Nicht zu arbeiten aber, kann sich kaum ein Sexarbeiter leisten. Auch deshalb hat die UNO-Behörde UNAIDS an alle Regierungen appelliert, Sexarbeiter unbedingt in staatlichen Hilfsprogrammen zur Linderung der wirtschaftlichen Folgen staatlich verhängter Ausgangssperren und Betriebsschließungen zu berücksichtigen. Dies ist in aller Regel nämlich nicht geschehen. Über die Situation in Japan berichteten wir letzte Woche. Aber auch in Südafrika, Frankreich und den Vereinigten Staaten sind oftmals nicht nur Sexarbeiter, sondern die gesamte Erotikbranche von staatlichen Hilfsleistungen ausgenommen.
In Kenia sieht dies momentan ebenfalls noch schwierig aus. Am 13. März wurde dort der erste Corona-Fall verzeichnet. Kurz danach wurde auch in dem Staat ein Shutdown und Ausgangsbeschränkungen verhangen.
Sexarbeit hat in Kenia einen schwierigen, aber rechtlich unklaren Stand. Offiziell erlaubt ist Prostitution nicht, aber die genauen Gesetze und Handhabungen sind von Stadt zu Stadt unterschiedlich. Die Interessenvertretung High Voice Afrika setzt sich nun für eine pragmatische Lösung des Problems ein, ohne Staatsmittel für Sexarbeiter einsetzen zu müssen. Die in Mombasa ansässige Gruppe fordert von der Regierung, Sexarbeit als systemrelevant einzustufen. Dann könnten Sexarbeiter wieder ihrer Arbeit nachgehen.

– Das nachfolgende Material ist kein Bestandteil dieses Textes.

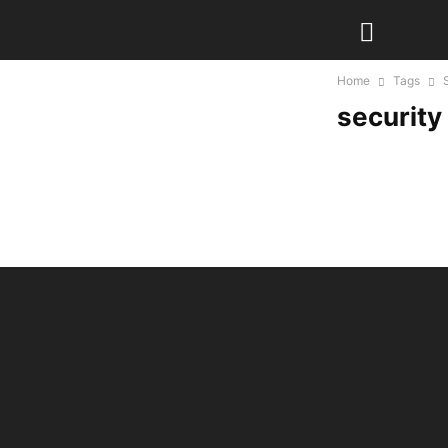
Home
Tags
security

Maryline Laini ist Vorsitzende der Organisation und sagt im Interview: »Seit Beginn der Seuche haben wir Verluste erlitten. Die Schließung von Bars, Restaurants und Clubs infolge der Ausgangssperre hat 90 Prozent der Sexarbeiterinnen arbeitslos gemacht. Dies waren die Orte, an denen wir unser tägliches Brot verdienen konnten.«
Sexarbeiter verdienen in Mombasa relativ gut. 10.000 kenianische Schilling verdient eine Prostituierte pro Kunden. Das sind etwa 85 Euro und damit mehr als viele Sexarbeiterinnen in Deutschland von ihren Kunden nehmen können. Der Durchschnittsverdienst eines Arbeiters liegt in Kenia bei kaum 70 Euro im Monat. Allerdings gibt es auch Städte und Regionen in Kenia, in denen Sexarbeiter für weniger als einen Euro Kunden bedienen.
Neben der Einstufung als systemrelevante Branche fordert Laini auch, dass Sexarbeiter ins Hilfsmaßnahmenprogramm der Regierung aufgenommen werden müssen.
Dass es anders geht, zeigt man in Bangladesch. Dort bekamen die in den zwölf legalen Bordellen des Landes arbeitenden Prostituierten 25 Dollar und über 30 Kilo Reis als Soforthilfe. Auch in den kommenden Wochen sollen zumindest Nahrungsmittel als Hilfsleistung zur Verfügung gestellt werden.